> **Activity**:
Retype the lines below exactly, but only those from the line that has "Terms & Conditions" through the line that has "our new site". Omit every picture.

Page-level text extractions

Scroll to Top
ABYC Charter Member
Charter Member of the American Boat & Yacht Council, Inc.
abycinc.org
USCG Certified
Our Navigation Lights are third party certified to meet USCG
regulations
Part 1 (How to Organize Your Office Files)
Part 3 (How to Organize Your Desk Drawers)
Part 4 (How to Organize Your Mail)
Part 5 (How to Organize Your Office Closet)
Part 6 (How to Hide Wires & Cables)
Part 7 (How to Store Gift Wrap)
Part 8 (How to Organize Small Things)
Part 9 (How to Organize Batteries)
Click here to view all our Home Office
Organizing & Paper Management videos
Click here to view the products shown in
---
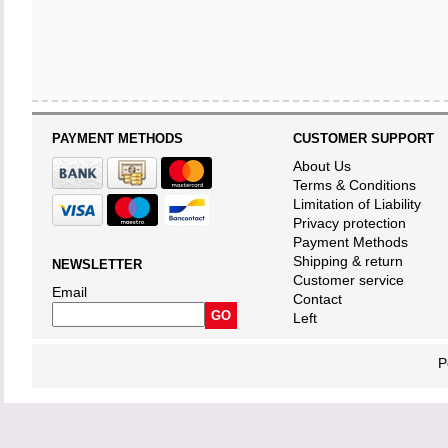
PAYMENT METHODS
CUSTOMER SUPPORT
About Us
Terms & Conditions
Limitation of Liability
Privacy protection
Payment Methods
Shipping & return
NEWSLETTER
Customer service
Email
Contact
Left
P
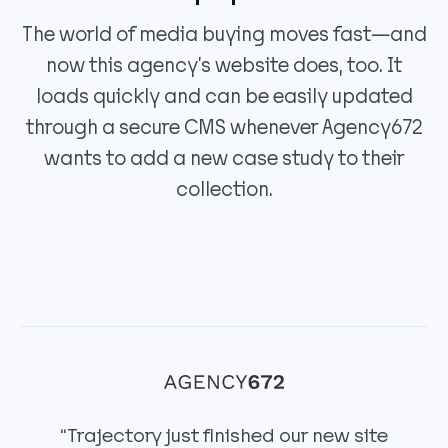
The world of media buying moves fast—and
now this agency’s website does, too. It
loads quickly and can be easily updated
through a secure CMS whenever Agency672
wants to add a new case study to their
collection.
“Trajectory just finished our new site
==
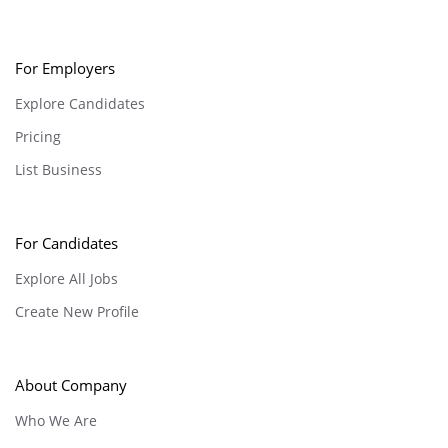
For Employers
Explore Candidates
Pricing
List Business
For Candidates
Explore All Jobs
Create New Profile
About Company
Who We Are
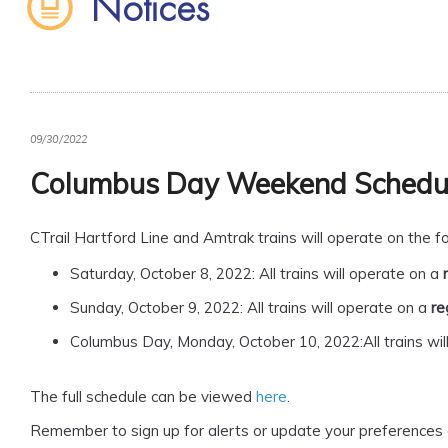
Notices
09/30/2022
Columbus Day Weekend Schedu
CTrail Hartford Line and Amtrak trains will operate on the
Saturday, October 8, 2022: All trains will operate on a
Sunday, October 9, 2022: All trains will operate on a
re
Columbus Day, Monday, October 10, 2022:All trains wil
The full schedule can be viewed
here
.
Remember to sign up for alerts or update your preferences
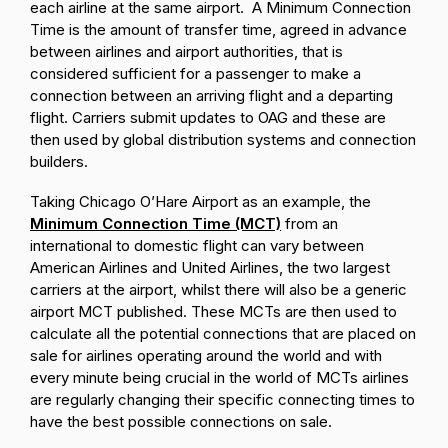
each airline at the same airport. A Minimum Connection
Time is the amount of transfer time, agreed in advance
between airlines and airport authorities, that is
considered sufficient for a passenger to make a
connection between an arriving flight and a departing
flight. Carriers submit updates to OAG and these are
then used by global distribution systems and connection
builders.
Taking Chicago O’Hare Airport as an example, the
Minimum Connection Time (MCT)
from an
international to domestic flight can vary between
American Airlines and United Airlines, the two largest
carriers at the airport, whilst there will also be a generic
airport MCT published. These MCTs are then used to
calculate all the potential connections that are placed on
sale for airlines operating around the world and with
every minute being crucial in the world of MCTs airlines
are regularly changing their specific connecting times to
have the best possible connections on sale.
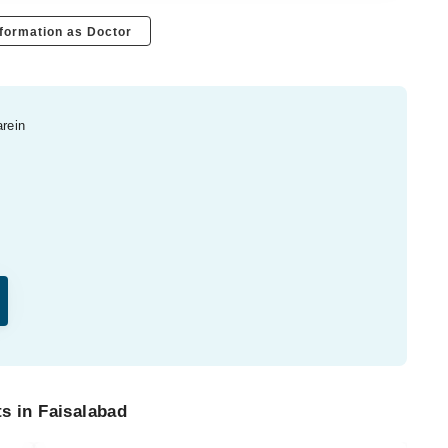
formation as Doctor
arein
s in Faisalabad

> **Solution to the problem**:
Terms & Conditions
Limitation of Liability
Privacy protection
Payment Methods
Shipping & return
NEWSLETTER
Customer service
Email
Contact
Left
P
The world of media buying moves fast—and
now this agency’s website does, too. It
loads quickly and can be easily updated
through a secure CMS whenever Agency672
wants to add a new case study to their
collection.
“Trajectory just finished our new site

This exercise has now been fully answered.